_Work instruction_. An exact copy of the records is needed; please leave the images out.

--- START ---

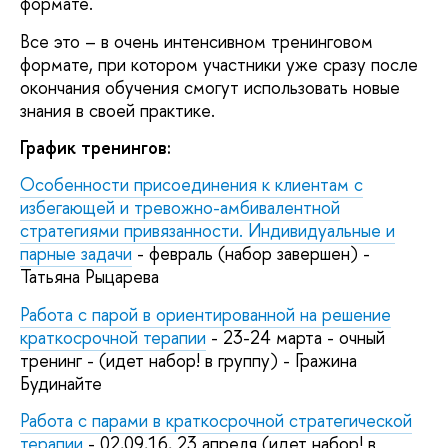
формате.
Все это – в очень интенсивном тренинговом
формате, при котором участники уже сразу после
окончания обучения смогут использовать новые
знания в своей практике.
График тренингов:
Особенности присоединения к клиентам с
избегающей и тревожно-амбивалентной
стратегиями привязанности. Индивидуальные и
парные задачи
- февраль (набор завершен) -
Татьяна Рыцарева
Работа с парой в ориентированной на решение
краткосрочной терапии
- 23-24 марта - очный
тренинг - (идет набор! в группу) - Гражина
Будинайте
Работа с парами в краткосрочной стратегической
терапии
- 02,09,16, 23 апреля (идет набор! в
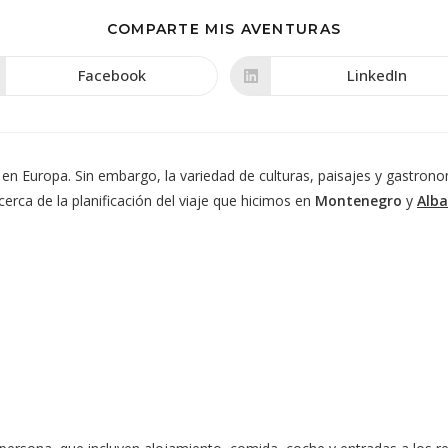
COMPARTIR
COMPARTE MIS AVENTURAS
ESTE
CONTENIDO
Facebook
LinkedIn
Se
Se
abre
abre
en
en
una
una
nueva
nueva
ventana
ventana
n Europa. Sin embargo, la variedad de culturas, paisajes y gastrono
erca de la planificación del viaje que hicimos en
Montenegro
y
Alba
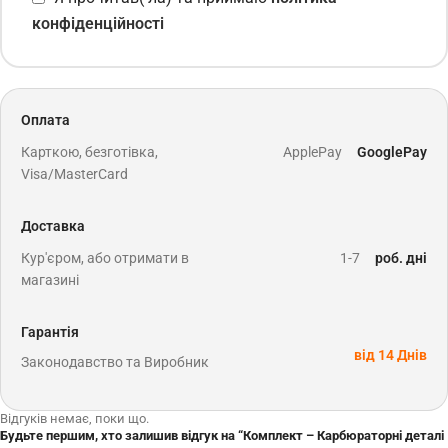
конфіденційності
Оплата
Карткою, безготівка,
ApplePay
GooglePay
Visa/MasterCard
Доставка
Кур'єром, або отримати в
1-7
роб. дні
магазині
Гарантія
від 14 Днів
Законодавство та Виробник
Відгуків немає, поки що.
Будьте першим, хто залишив відгук на “Комплект – Карбюраторні деталі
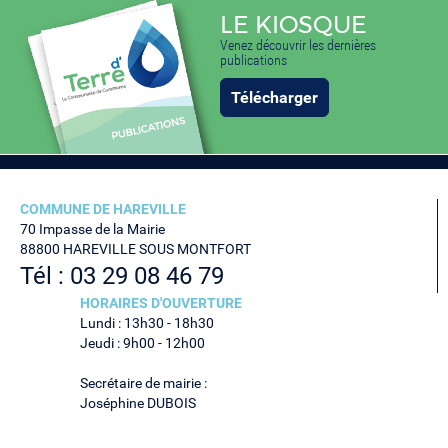
LE KIOSQUE
Venez découvrir les dernières
publications
Télécharger
COMMUNE DE HAREVILLE
70 Impasse de la Mairie
88800 HAREVILLE SOUS MONTFORT
Tél : 03 29 08 46 79
HORAIRES D'OUVERTURE
Lundi : 13h30 - 18h30
Jeudi : 9h00 - 12h00
Secrétaire de mairie :
Joséphine DUBOIS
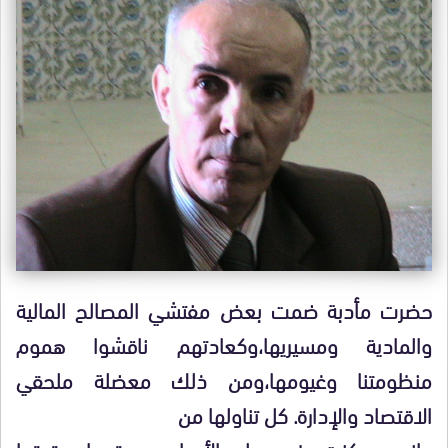
حضرت مأدبة ضمت بعض مفتشي المصالح المالية
والمادية ومسيريها،وكعادتهم ناقشوا هموم
منظومتنا وغيومها،ومن ذلك معضلة ملحقي
الاقتصاد والإدارة. كل تناولها من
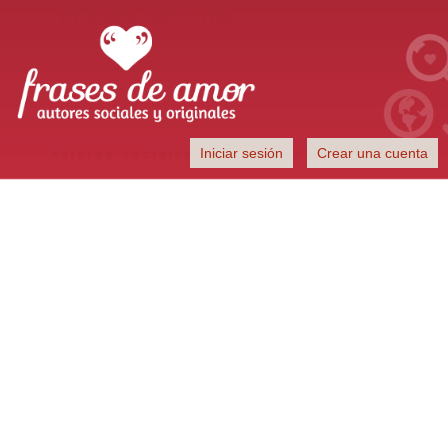
Frases de Amor
Iniciar sesión
Crear una cuenta
Autores sociales y originales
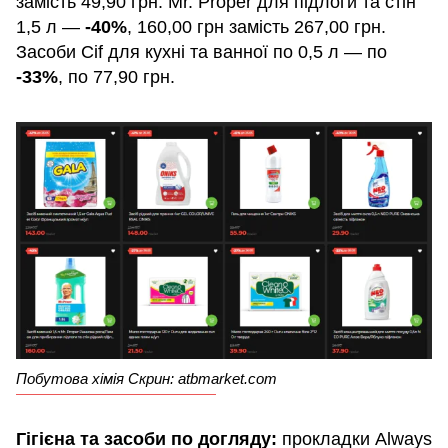
замість 49,90 грн. Mr. Proper для підлоги та стін
1,5 л —
-40%
, 160,00 грн замість 267,00 грн.
Засоби Cif для кухні та ванної по 0,5 л — по
-33%
, по 77,90 грн.
Побутова хімія Скрин: atbmarket.com
Гігієна та засоби по догляду:
прокладки Always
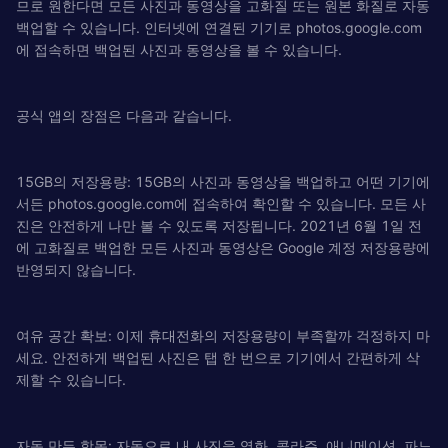
므로 원한다면 모든 사진과 동영상을 고화질 또는 원본 화질로 자동
백업할 수 있습니다. 인터넷에 연결된 기기로 photos.google.com
에 접속하면 백업된 사진과 동영상을 볼 수 있습니다.
공식 앱의 장점은 다음과 같습니다.
15GB의 저장용량: 15GB의 사진과 동영상을 백업하고 어떤 기기에
서든 photos.google.com에 접속하여 확인할 수 있습니다. 모든 사
진은 안전하게 나만 볼 수 있도록 저장됩니다. 2021년 6월 1일 전
에 고화질로 백업한 모든 사진과 동영상은 Google 계정 저장용량에
반영되지 않습니다.
여유 공간 확보: 이제 휴대전화의 저장용량이 부족할까 걱정하지 마
세요. 안전하게 백업된 사진은 탭 한 번으로 기기에서 간편하게 삭
제할 수 있습니다.
자동 만든 항목: 자동으로 내 사진을 영화, 콜라주, 애니메이션, 파노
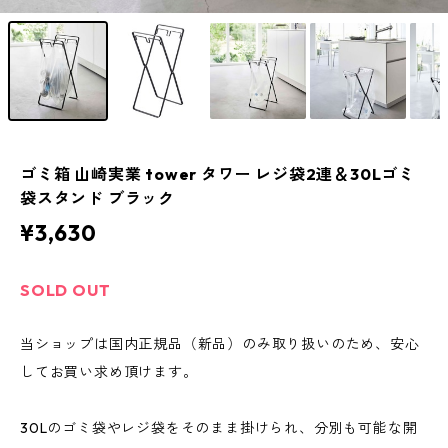
ゴミ箱 山崎実業 tower タワー レジ袋2連＆30Lゴミ
袋スタンド ブラック
¥3,630
SOLD OUT
当ショップは国内正規品（新品）のみ取り扱いのため、安心
してお買い求め頂けます。
30Lのゴミ袋やレジ袋をそのまま掛けられ、分別も可能な開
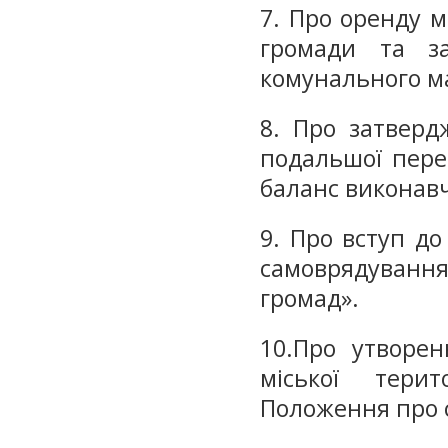
7. Про оренду м
громади та з
комунального м
8. Про затверд
подальшої пере
баланс виконавч
9. Про вступ до 
самоврядування
громад».
10.Про утворен
міської тери
Положення про 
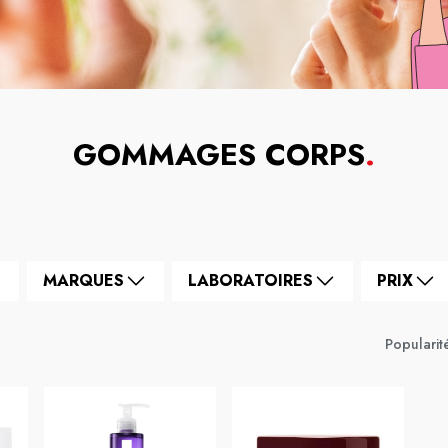
GOMMAGES CORPS
.
MARQUES
LABORATOIRES
PRIX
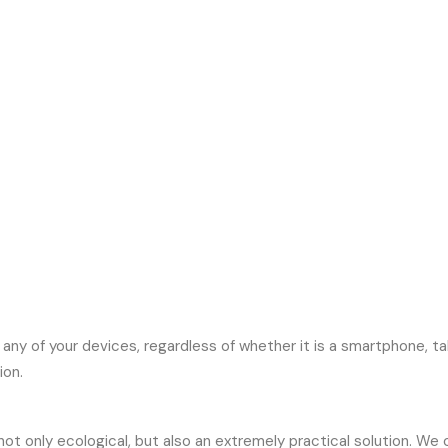
y of your devices, regardless of whether it is a smartphone, ta
ion.
 not only ecological, but also an extremely practical solution. We 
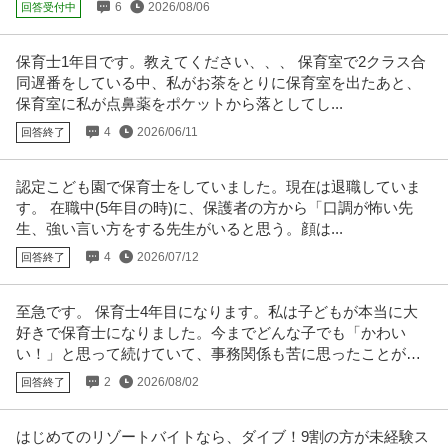
6
2026/08/06
回答受付中
【職種】IT技術職＞運用・保守・監視・テクニカルサポート 【業種】IT・イ
ンターネット＞インターネ
…続きを見る
提供：ビズリーチ
保育士1年目です。教えてください、、、 保育室で2クラス合
同遅番をしている中、私がお茶をとりに保育室を出たあと、
建築施工管理 ／ 「管理職候補／リフォーム施工管理」有休入社直
保育室に私が点鼻薬をポケットから落としてし...
東京セキスイファミエス株式会社
後から年休125日／業界唯一60年アフターフォロー／住まいのプ
4
2026/06/11
回答終了
新着
正社員
資格不問
若手活躍中
福利厚生充実
ロとして入居者様の理想を具現化
【職種】施工管理＞建築施工管理 【業種】建設＞住宅設備・ハウスメーカー
認定こども園で保育士をしていました。現在は退職していま
※会員属性などに応じ、当該
…続きを見る
す。 在職中(5年目の時)に、保護者の方から「口調が怖い先
提供：ビズリーチ
生、強い言い方をする先生がいると思う。顔は...
法人営業 ／ 「カーシートの法人企画営業」世界シェアトップクラ
4
2026/07/12
回答終了
ミドリオートレザー株式会社
スの自動車用本革シートメーカーで活躍！年間休日120日平均有休
正社員
未経験OK
ブランクOK
資格取得支援制度
消化率80％平均月残業時間10時間程度昨年度賞与4.8ヶ月分と充実
至急です。 保育士4年目になります。私は子どもが本当に大
【職種】営業＞法人営業 【業種】メーカー＞自動車・自動車部品 ※会員属性
の待遇
好きで保育士になりました。今までどんな子でも「かわい
などに応じ、当該求人をビズ
…続きを見る
い！」と思って続けていて、事務関係も苦に思ったことがあ
提供：ビズリーチ
りませんでした。
2
2026/08/02
回答終了
東京／調布／卵の力を科学する次世代タマゴ製品開発（業務用）
キユーピー株式会社
はじめてのリゾートバイトなら、ダイブ！9割の方が未経験ス
独自技術を生み出す食品R&D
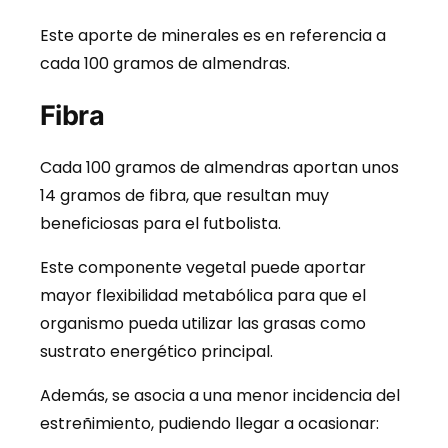
Este aporte de minerales es en referencia a
cada 100 gramos de almendras.
Fibra
Cada 100 gramos de almendras aportan unos
14 gramos de fibra, que resultan muy
beneficiosas para el futbolista.
Este componente vegetal puede aportar
mayor flexibilidad metabólica para que el
organismo pueda utilizar las grasas como
sustrato energético principal.
Además, se asocia a una menor incidencia del
estreñimiento, pudiendo llegar a ocasionar:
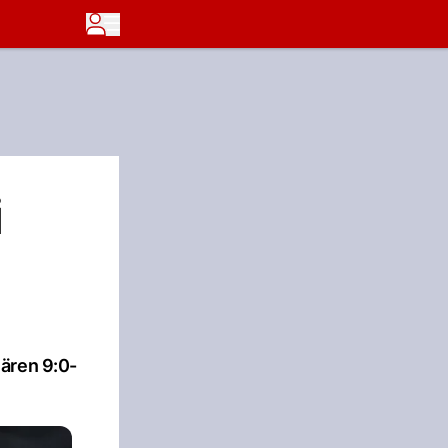
i
ären 9:0-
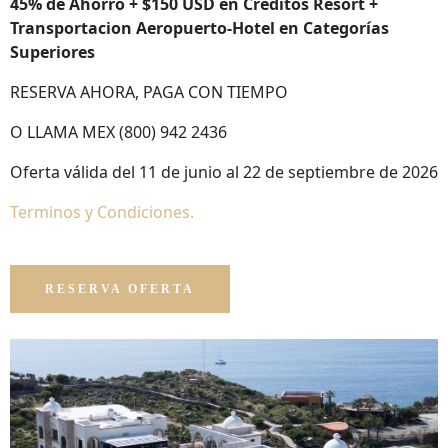
45% de Ahorro + $150 USD en Créditos Resort +
Transportacion Aeropuerto-Hotel en Categorías
Superiores
RESERVA AHORA, PAGA CON TIEMPO
O LLAMA MEX (800) 942 2436
Oferta válida del 11 de junio al 22 de septiembre de 2026
Terminos y Condiciones.
RESERVA OFERTA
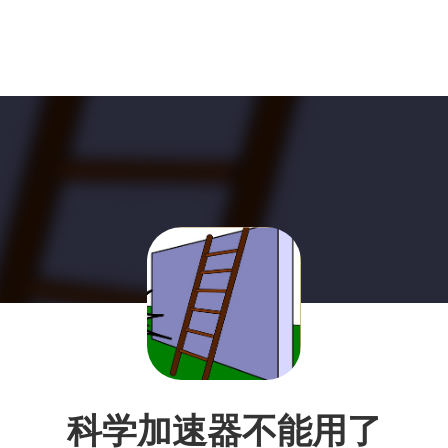
科学加速器不能用了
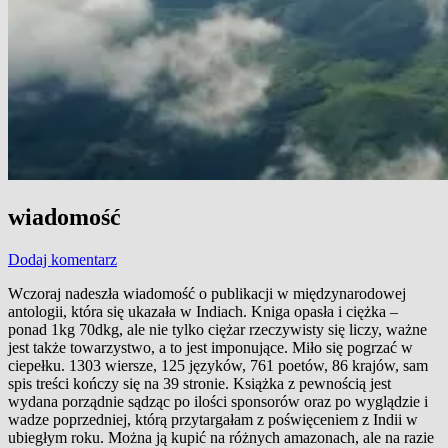
wiadomość
Dodaj komentarz
Wczoraj nadeszła wiadomość o publikacji w międzynarodowej
antologii, która się ukazała w Indiach. Kniga opasła i ciężka –
ponad 1kg 70dkg, ale nie tylko ciężar rzeczywisty się liczy, ważne
jest także towarzystwo, a to jest imponujące. Miło się pogrzać w
ciepełku. 1303 wiersze, 125 języków, 761 poetów, 86 krajów, sam
spis treści kończy się na 39 stronie. Książka z pewnością jest
wydana porządnie sądząc po ilości sponsorów oraz po wyglądzie i
wadze poprzedniej, którą przytargałam z poświęceniem z Indii w
ubiegłym roku. Można ją kupić na różnych amazonach, ale na razie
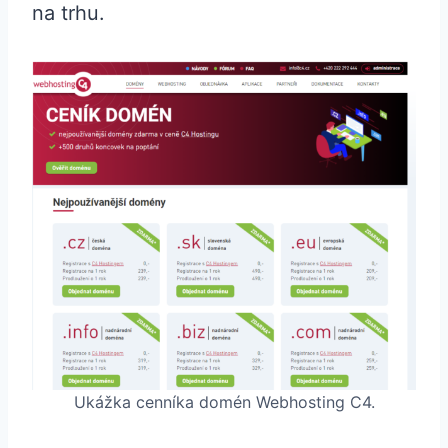
na trhu.
Ukážka cenníka domén Webhosting C4.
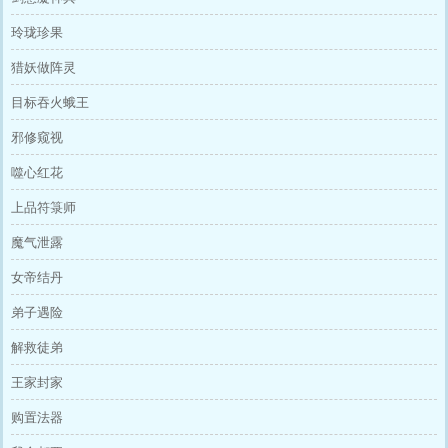
玲珑珍果
猎妖做阵灵
目标吞火蛾王
邪修窥视
噬心红花
上品符箓师
魔气泄露
女帝结丹
弟子遇险
解救徒弟
王家封家
购置法器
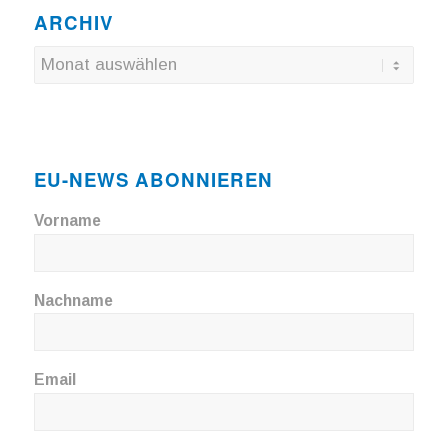
ARCHIV
EU-NEWS ABONNIEREN
Vorname
Nachname
Email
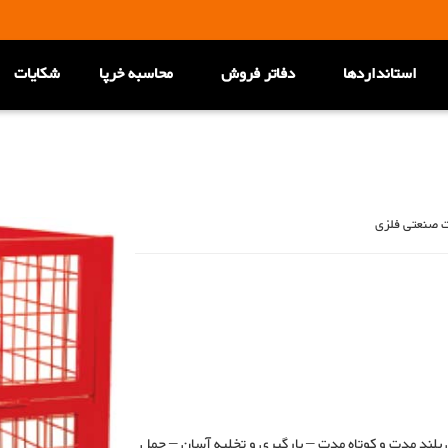
استانداردها
دفاتر فروش
محاسبه خرپا
شکایات
لت صنعتی فلزی
 بلند مدت و کوتاه مدت – بارگیری و تخلیه آسان – حمل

--- END ---

_Exercise result_.
формате.
Все это – в очень интенсивном тренинговом
формате, при котором участники уже сразу после
окончания обучения смогут использовать новые
знания в своей практике.
График тренингов:
Особенности присоединения к клиентам с
избегающей и тревожно-амбивалентной
стратегиями привязанности. Индивидуальные и
парные задачи
- февраль (набор завершен) -
Татьяна Рыцарева
Работа с парой в ориентированной на решение
краткосрочной терапии
- 23-24 марта - очный
тренинг - (идет набор! в группу) - Гражина
Будинайте
Работа с парами в краткосрочной стратегической
терапии
- 02,09,16, 23 апреля (идет набор! в
COMPARTIR
COMPARTE MIS AVENTURAS
ESTE
CONTENIDO
Facebook
LinkedIn
Se
Se
abre
abre
en
en
una
una
nueva
nueva
ventana
ventana
n Europa. Sin embargo, la variedad de culturas, paisajes y gastrono
erca de la planificación del viaje que hicimos en
Montenegro
y
Alba
конфіденційності
Оплата
Карткою, безготівка,
ApplePay
GooglePay
Visa/MasterCard
Доставка
Кур'єром, або отримати в
1-7
роб. дні
магазині
Гарантія
від 14 Днів
Законодавство та Виробник
Відгуків немає, поки що.
Будьте першим, хто залишив відгук на “Комплект – Карбюраторні деталі
LE KIOSQUE
Venez découvrir les dernières
publications
Télécharger
COMMUNE DE HAREVILLE
70 Impasse de la Mairie
88800 HAREVILLE SOUS MONTFORT
Tél : 03 29 08 46 79
HORAIRES D'OUVERTURE
Lundi : 13h30 - 18h30
Jeudi : 9h00 - 12h00
Secrétaire de mairie :
Joséphine DUBOIS
حضرت مأدبة ضمت بعض مفتشي المصالح المالية
والمادية ومسيريها،وكعادتهم ناقشوا هموم
منظومتنا وغيومها،ومن ذلك معضلة ملحقي
الاقتصاد والإدارة. كل تناولها من
Frases de Amor
Iniciar sesión
Crear una cuenta
Autores sociales y originales
замість 49,90 грн. Mr. Proper для підлоги та стін
1,5 л —
-40%
, 160,00 грн замість 267,00 грн.
Засоби Cif для кухні та ванної по 0,5 л — по
-33%
, по 77,90 грн.
Побутова хімія Скрин: atbmarket.com
Гігієна та засоби по догляду:
прокладки Always
므로 원한다면 모든 사진과 동영상을 고화질 또는 원본 화질로 자동
백업할 수 있습니다. 인터넷에 연결된 기기로 photos.google.com
에 접속하면 백업된 사진과 동영상을 볼 수 있습니다.
공식 앱의 장점은 다음과 같습니다.
15GB의 저장용량: 15GB의 사진과 동영상을 백업하고 어떤 기기에
서든 photos.google.com에 접속하여 확인할 수 있습니다. 모든 사
진은 안전하게 나만 볼 수 있도록 저장됩니다. 2021년 6월 1일 전
에 고화질로 백업한 모든 사진과 동영상은 Google 계정 저장용량에
반영되지 않습니다.
여유 공간 확보: 이제 휴대전화의 저장용량이 부족할까 걱정하지 마
세요. 안전하게 백업된 사진은 탭 한 번으로 기기에서 간편하게 삭
제할 수 있습니다.
자동 만든 항목: 자동으로 내 사진을 영화, 콜라주, 애니메이션, 파노
ゴミ箱 山崎実業 tower タワー レジ袋2連＆30Lゴミ
袋スタンド ブラック
¥3,630
SOLD OUT
当ショップは国内正規品（新品）のみ取り扱いのため、安心
してお買い求め頂けます。
30Lのゴミ袋やレジ袋をそのまま掛けられ、分別も可能な開
7. Про оренду м
громади та з
комунального м
8. Про затверд
подальшої пере
баланс виконавч
9. Про вступ до 
самоврядування
громад».
10.Про утворен
міської тери
Положення про 
GOMMAGES CORPS
.
MARQUES
LABORATOIRES
PRIX
y of your devices, regardless of whether it is a smartphone, ta
ion.
 not only ecological, but also an extremely practical solution. We 
6
2026/08/06
回答受付中
【職種】IT技術職＞運用・保守・監視・テクニカルサポート 【業種】IT・イ
ンターネット＞インターネ
…続きを見る
提供：ビズリーチ
保育士1年目です。教えてください、、、 保育室で2クラス合
同遅番をしている中、私がお茶をとりに保育室を出たあと、
建築施工管理 ／ 「管理職候補／リフォーム施工管理」有休入社直
保育室に私が点鼻薬をポケットから落としてし...
東京セキスイファミエス株式会社
後から年休125日／業界唯一60年アフターフォロー／住まいのプ
4
2026/06/11
回答終了
新着
正社員
資格不問
若手活躍中
福利厚生充実
ロとして入居者様の理想を具現化
【職種】施工管理＞建築施工管理 【業種】建設＞住宅設備・ハウスメーカー
認定こども園で保育士をしていました。現在は退職していま
※会員属性などに応じ、当該
…続きを見る
す。 在職中(5年目の時)に、保護者の方から「口調が怖い先
提供：ビズリーチ
生、強い言い方をする先生がいると思う。顔は...
法人営業 ／ 「カーシートの法人企画営業」世界シェアトップクラ
4
2026/07/12
回答終了
ミドリオートレザー株式会社
スの自動車用本革シートメーカーで活躍！年間休日120日平均有休
正社員
未経験OK
ブランクOK
資格取得支援制度
消化率80％平均月残業時間10時間程度昨年度賞与4.8ヶ月分と充実
至急です。 保育士4年目になります。私は子どもが本当に大
【職種】営業＞法人営業 【業種】メーカー＞自動車・自動車部品 ※会員属性
の待遇
好きで保育士になりました。今までどんな子でも「かわい
などに応じ、当該求人をビズ
…続きを見る
い！」と思って続けていて、事務関係も苦に思ったことがあ
提供：ビズリーチ
りませんでした。
2
2026/08/02
回答終了
東京／調布／卵の力を科学する次世代タマゴ製品開発（業務用）
キユーピー株式会社
はじめてのリゾートバイトなら、ダイブ！9割の方が未経験ス
独自技術を生み出す食品R&D
Este aporte de minerales es en referencia a
cada 100 gramos de almendras.
Fibra
Cada 100 gramos de almendras aportan unos
14 gramos de fibra, que resultan muy
beneficiosas para el futbolista.
Este componente vegetal puede aportar
mayor flexibilidad metabólica para que el
organismo pueda utilizar las grasas como
sustrato energético principal.
Además, se asocia a una menor incidencia del
estreñimiento, pudiendo llegar a ocasionar:
i
ären 9:0-
45% de Ahorro + $150 USD en Créditos Resort +
Transportacion Aeropuerto-Hotel en Categorías
Superiores
RESERVA AHORA, PAGA CON TIEMPO
O LLAMA MEX (800) 942 2436
Oferta válida del 11 de junio al 22 de septiembre de 2026
Terminos y Condiciones.
RESERVA OFERTA
科学加速器不能用了
wiadomość
Dodaj komentarz
Wczoraj nadeszła wiadomość o publikacji w międzynarodowej
antologii, która się ukazała w Indiach. Kniga opasła i ciężka –
ponad 1kg 70dkg, ale nie tylko ciężar rzeczywisty się liczy, ważne
jest także towarzystwo, a to jest imponujące. Miło się pogrzać w
ciepełku. 1303 wiersze, 125 języków, 761 poetów, 86 krajów, sam
spis treści kończy się na 39 stronie. Książka z pewnością jest
wydana porządnie sądząc po ilości sponsorów oraz po wyglądzie i
wadze poprzedniej, którą przytargałam z poświęceniem z Indii w
ubiegłym roku. Można ją kupić na różnych amazonach, ale na razie
na trhu.
Ukážka cenníka domén Webhosting C4.
玲珑珍果
猎妖做阵灵
目标吞火蛾王
邪修窥视
噬心红花
上品符箓师
魔气泄露
女帝结丹
弟子遇险
解救徒弟
王家封家
购置法器
ARCHIV
EU-NEWS ABONNIEREN
Vorname
Nachname
Email
استانداردها
دفاتر فروش
محاسبه خرپا
شکایات
لت صنعتی فلزی
 بلند مدت و کوتاه مدت – بارگیری و تخلیه آسان – حمل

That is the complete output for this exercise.